The easiest way to waste money and destroy value in Nigeria is to start an ecommerce business. As I have noted many years ago in a seminal piece in Harvard Business Review, making money on ecommerce in Africa would happen but would take a really long time. I do not expect any to work till after
2023 (2022). But before then, it is putting good money in a value-destroying venture that would bleed cash until the owners give up. Ecommerce today in Africa is simply a loss-making online endeavor only people with deep pockets can do. You can be in it if you do not care for profitability.
In Nigeria, ecommerce is not a digital business. Yes, it is a traditional business because the highest element of its marginal cost is offline. That you have a website should not confuse you on that reality. Until we have a postal system that works, running ecommerce as a business would remain challenging [please continue to expand sales channel through your website; doing that does not make you an ecommerce firm. That distinction is important to avoid confusion here].
All ecommerce firms in Nigeria have defined geographies to manage the logistic problems [they do not deliver nationwide]. Interestingly, doing that removes one key element of the supposedly internet business from the typical global attributes: unbounded and unconstrained by geographies [Amazon ships across U.S relying on the United States Postal Service]. In other words, they are not internet companies because they are structured by limits imposed by geography due to marginal cost.
At a time, I asked one question: what is your marginal cost? It was very tough as we spent minutes looking at cost. Largely, to have scalable advantage, your marginal cost must tend to zero in a digital business. In other words, having an additional customer must not carry any new cost
My client had a great marginal cost in the web side of the business, but in the logistics side, the amount goes high. To add an additional customer in a new city will require cost, even though the marginal cost in an already covered city may be low. So, the only way to bound the cost is to narrow the service region. By coming to that conclusion, the company is no more an Internet business. That scalable advantage has gone and the unconstrained distribution channel which Internet offers has been made meaningless.
An OLX shrinks and Konga redesigns, Jumia is looking for a way out via IPO which will be good if it can attract great value in the market. But unlike the first African unicorn (at least $1 billion in valuation when insurer AXA invested €75m for 8% in 2016), Jumia is now worth less. (Jumia’s parent Africa Internet Group is now largely Jumia as the firm has seen massive consolidation under the Jumia brand in Africa).

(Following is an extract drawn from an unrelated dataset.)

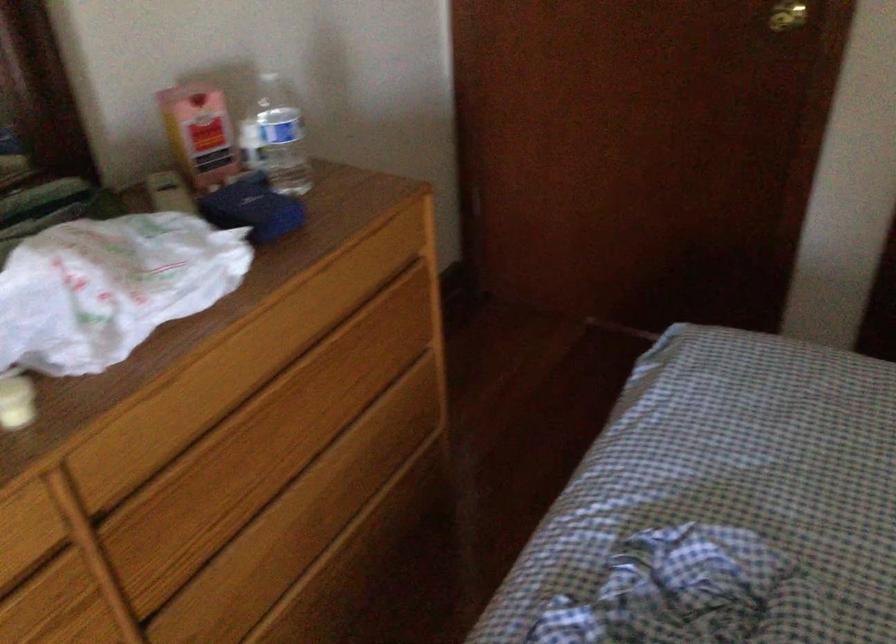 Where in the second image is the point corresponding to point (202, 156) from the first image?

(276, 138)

Jumia, the pan African online retailer present in 14 countries, maybe put up for sale. The company’s owner, Rocket Internet, is reportedly seeking an IPO for the business with a listing of shares to the value of €200m ($246m).
Rocket Internet is reportedly seeking to release cash by exploring a stock market listing for Jumia, the online retailer it helped establish in 2012. Jumia has operations in 14 African countries, and currently has 500,000 merchants using the platform, and more than 5m SKUs. It also operates a hotel booking platform and an online food delivery service connecting consumers with local restaurants.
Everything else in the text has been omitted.